I did not have high expectations with this one, but I was positively surprised. I used Brown Sugar Cognac & Honey flavoured rolling paper. I guess Brown Sugar is the brand, and cognac and honey are what it is supposed to taste. Honey tasted clearly, cognac less so, but you could sense some booze-related aroma. With these papers you basically get the same effect as with 50% cheap booze-flavoured pipe tobacco, such as Caravelle. I could be nice to try these papers with 50% some extremely neutral pipe tobacco such as Peterson Sherlock Holmes. There’s no point using these papers with any pipe tobacco that has a dominating aroma in itself.
The downside of these papers is that they are so thick that they are difficult to manipulate. It is practically impossible to roll a tight cigarette with them. Also, due to the thickness of the paper and the weakness of the glue, getting the glue stick was quite difficult. The papers are also a bit pricey. In this cigarette, the paper costed a bit more than the tobacco itself.
Since we are not expecting any gourmet smoking experience, Bonus Red is a good enough rolling tobacco.
This time I blog about an extremely handy feature of some smoking paper brands. It’s extremely difficult to estimate how many papers there are left in a pack of rolling papers and when it is the time to buy a new pack. Some brands have found a solution to this problem. The eleventh-last paper of the pack is a special warning paper stating that there are only ten papers left. Unfortunately not all brands have these warning papers. Rizla has them, and if I remember correctly, Smoking has them. OCB does not have them, which is a pity.

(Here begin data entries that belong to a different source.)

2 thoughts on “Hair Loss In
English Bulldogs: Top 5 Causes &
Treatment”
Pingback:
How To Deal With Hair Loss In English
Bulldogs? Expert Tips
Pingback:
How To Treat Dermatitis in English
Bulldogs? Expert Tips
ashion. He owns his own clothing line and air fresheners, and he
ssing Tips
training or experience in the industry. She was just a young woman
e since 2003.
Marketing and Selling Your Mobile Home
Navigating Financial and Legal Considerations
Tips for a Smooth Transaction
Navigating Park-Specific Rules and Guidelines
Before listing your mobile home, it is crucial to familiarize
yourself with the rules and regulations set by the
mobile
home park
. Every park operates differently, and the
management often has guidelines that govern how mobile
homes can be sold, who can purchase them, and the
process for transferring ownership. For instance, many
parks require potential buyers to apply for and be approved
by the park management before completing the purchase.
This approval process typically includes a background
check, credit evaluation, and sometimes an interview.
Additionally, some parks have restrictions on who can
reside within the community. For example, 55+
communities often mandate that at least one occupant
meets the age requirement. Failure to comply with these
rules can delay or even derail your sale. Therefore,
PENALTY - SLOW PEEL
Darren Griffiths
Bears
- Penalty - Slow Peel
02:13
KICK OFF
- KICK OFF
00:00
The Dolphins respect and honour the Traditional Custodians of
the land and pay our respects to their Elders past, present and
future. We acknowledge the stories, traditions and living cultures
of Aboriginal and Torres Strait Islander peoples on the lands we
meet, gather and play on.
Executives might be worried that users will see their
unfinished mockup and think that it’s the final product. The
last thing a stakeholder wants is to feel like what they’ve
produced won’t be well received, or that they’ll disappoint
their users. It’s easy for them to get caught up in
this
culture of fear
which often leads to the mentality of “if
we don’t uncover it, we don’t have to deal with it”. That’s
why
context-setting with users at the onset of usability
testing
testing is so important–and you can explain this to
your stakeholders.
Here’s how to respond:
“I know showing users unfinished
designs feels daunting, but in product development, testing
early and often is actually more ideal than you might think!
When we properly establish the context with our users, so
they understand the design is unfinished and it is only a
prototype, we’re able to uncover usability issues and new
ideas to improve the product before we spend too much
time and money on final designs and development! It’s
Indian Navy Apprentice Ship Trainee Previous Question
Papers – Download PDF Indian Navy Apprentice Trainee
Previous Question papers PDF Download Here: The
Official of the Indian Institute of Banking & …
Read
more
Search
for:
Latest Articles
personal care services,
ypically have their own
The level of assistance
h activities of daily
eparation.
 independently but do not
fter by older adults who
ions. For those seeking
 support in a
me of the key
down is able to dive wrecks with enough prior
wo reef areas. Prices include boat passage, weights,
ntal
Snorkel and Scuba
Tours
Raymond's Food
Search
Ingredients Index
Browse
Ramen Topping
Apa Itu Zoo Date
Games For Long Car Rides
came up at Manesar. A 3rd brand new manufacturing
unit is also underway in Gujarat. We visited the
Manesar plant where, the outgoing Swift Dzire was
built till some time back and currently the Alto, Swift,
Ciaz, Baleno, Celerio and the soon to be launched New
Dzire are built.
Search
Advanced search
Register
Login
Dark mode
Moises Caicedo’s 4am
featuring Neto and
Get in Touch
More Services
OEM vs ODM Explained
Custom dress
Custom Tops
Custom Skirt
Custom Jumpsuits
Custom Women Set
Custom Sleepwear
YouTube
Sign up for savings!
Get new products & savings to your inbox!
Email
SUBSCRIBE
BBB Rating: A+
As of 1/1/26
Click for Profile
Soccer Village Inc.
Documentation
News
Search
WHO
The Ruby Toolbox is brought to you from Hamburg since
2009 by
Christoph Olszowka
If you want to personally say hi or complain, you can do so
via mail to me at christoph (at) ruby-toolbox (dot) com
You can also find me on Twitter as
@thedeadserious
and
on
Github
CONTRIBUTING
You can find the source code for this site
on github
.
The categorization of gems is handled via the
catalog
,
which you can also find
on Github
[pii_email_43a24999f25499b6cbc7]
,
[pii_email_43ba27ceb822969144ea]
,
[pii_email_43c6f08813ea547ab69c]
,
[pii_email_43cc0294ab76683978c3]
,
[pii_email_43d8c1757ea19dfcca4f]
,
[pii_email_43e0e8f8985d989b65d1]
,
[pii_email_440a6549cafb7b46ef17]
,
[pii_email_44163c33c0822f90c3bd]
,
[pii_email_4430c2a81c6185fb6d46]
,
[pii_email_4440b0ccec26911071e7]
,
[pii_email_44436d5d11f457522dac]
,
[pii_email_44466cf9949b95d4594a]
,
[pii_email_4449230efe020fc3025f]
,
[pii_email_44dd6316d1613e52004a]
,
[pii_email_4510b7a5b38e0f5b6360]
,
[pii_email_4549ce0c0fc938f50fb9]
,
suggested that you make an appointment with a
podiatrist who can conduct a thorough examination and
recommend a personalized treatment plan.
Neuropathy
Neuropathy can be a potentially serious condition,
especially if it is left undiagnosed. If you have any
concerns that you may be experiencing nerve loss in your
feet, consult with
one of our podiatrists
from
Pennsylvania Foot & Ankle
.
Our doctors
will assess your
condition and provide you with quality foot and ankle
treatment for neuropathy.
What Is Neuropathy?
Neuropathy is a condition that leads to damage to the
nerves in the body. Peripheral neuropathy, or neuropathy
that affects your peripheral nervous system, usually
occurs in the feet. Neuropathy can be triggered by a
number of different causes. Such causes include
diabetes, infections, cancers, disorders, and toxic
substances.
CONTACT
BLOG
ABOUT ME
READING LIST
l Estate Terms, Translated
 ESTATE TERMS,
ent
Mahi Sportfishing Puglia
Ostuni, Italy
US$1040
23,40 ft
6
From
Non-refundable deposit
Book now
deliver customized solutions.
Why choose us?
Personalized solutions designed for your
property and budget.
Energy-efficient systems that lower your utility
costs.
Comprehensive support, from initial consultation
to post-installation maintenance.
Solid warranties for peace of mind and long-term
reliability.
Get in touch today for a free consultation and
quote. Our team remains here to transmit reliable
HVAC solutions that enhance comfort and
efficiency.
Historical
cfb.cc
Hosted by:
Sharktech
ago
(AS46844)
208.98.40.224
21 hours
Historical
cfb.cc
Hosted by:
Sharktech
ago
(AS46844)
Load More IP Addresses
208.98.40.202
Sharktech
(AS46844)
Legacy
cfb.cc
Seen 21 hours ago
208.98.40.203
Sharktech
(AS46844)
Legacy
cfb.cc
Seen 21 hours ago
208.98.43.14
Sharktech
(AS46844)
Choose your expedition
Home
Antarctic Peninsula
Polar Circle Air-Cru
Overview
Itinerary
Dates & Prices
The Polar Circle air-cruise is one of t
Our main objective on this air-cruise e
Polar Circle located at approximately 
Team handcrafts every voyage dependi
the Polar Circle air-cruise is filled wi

Unfortunately, rolls do not have any kinds of warnings of running low. In principle you could look at the roll and try to see how much there is left, but at least I am not able to estimate it without unwinding the roll. The situation would be improved if the manufacturers printed on the roll every half a meter how many meters there are left. It is hard for me to imagine that one could not find an ink that did not taste.
The obvious solution to missing warnings would be to have always two packages of papers. One unopened and one that you are using. When the one you’re using runs out of paper, it is time to open the other one and buy a new “unopened” pack. Unfortunately, I am so lazy that I could not ever get this system work. In practice I would not bother go shopping until the last package was running low.